Data entries

━━━━━━

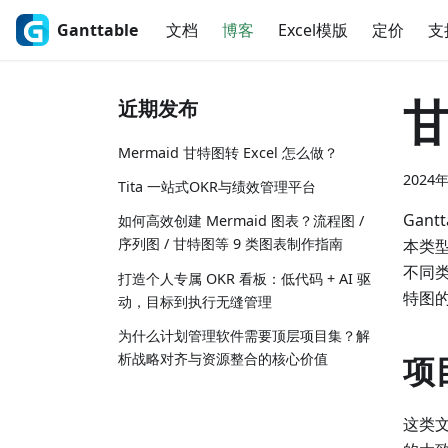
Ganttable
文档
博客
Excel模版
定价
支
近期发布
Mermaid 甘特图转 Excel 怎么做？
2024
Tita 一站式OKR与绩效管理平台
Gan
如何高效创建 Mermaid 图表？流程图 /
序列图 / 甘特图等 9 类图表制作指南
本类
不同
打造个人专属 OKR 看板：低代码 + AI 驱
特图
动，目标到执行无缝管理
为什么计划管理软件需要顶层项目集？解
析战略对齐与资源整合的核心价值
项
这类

━━━━━━

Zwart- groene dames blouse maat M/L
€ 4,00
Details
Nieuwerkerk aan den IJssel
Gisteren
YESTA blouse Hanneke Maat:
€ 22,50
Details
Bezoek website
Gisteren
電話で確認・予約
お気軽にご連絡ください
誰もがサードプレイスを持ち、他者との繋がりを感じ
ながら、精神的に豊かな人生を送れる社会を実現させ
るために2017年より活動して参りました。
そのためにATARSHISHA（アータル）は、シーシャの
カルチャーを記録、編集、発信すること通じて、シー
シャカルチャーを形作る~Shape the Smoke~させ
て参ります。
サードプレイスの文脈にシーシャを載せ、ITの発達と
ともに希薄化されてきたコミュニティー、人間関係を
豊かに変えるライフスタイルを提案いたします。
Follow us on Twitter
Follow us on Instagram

━━━━━━

Where in the entries does the word "blouse" occur? Copy out each line that has it.

Zwart- groene dames blouse maat M/L
YESTA blouse Hanneke Maat:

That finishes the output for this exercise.